In Philadelphia, the delegation of 111 metro Atlanta leaders on the LINK trip heard how the city’s “anchor institutions” — the University of Pennsylvania, Drexel University and so many others — were working with their surrounding communities to help revitalize them in multiple ways. They could buy their supplies from companies in the community; they could hire their employees from next door; they could engage their staff and students in the elementary and middle schools; they could invest in rehabilitating buildings for residents as a way to improve the areas around the schools.
Stronger neighborhoods would lead to stronger institutions and vice versa.
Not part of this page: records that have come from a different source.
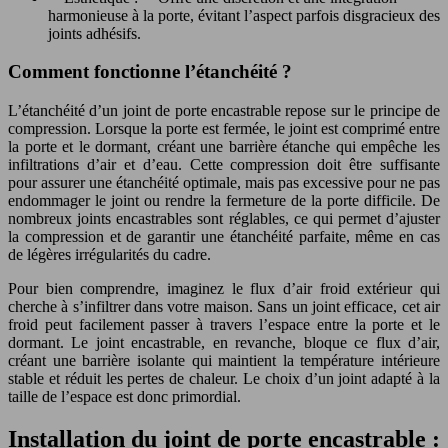
harmonieuse à la porte, évitant l’aspect parfois disgracieux des
joints adhésifs.
Comment fonctionne l’étanchéité ?
L’étanchéité d’un joint de porte encastrable repose sur le principe de
compression. Lorsque la porte est fermée, le joint est comprimé entre
la porte et le dormant, créant une barrière étanche qui empêche les
infiltrations d’air et d’eau. Cette compression doit être suffisante
pour assurer une étanchéité optimale, mais pas excessive pour ne pas
endommager le joint ou rendre la fermeture de la porte difficile. De
nombreux joints encastrables sont réglables, ce qui permet d’ajuster
la compression et de garantir une étanchéité parfaite, même en cas
de légères irrégularités du cadre.
Pour bien comprendre, imaginez le flux d’air froid extérieur qui
cherche à s’infiltrer dans votre maison. Sans un joint efficace, cet air
froid peut facilement passer à travers l’espace entre la porte et le
dormant. Le joint encastrable, en revanche, bloque ce flux d’air,
créant une barrière isolante qui maintient la température intérieure
stable et réduit les pertes de chaleur. Le choix d’un joint adapté à la
taille de l’espace est donc primordial.
Installation du joint de porte encastrable :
It is a formula that the Blank Foundation is hoping can be applied here in Atlanta, especially on the Westside around the new Atlanta Falcons stadium that is supposed to open in 2017.
It’s a conversation that is just beginning to take hold in Atlanta. At last week’s Northwest Community Alliance meeting, Jacqueline Royster, dean of Georgia Tech’s Ivan Allen College of Liberal Arts, presented a flier: “Together we can do better.”
It showed a map of the triangle formed by three academic institutional centers — Georgia Tech, Georgia State University and the Atlanta University Center — and how they could be the anchors for the revitalization of Atlanta’s core (the new Falcons stadium happens to be strategically located in the bulls-eye).
So I asked Penny McPhee, what has changed since the 1970s when William Worthy was talking about the evils of “institutional expansionism” to today when we are looking towards our institutions to take a more active role in uplifting our communities?
She answered with great wisdom. The relationship between our communities and our institutions have been maturing over the decades. The more enlightened institutions and communities have learned, not to work at cross purposes, but how to benefit each other.
Having lost touch with Bill Worthy over the decades, perhaps he also came to the same conclusion. I may never know.
But what I do know is that we in Atlanta have an opportunity to create a winning model for our institutions, our communities and our city.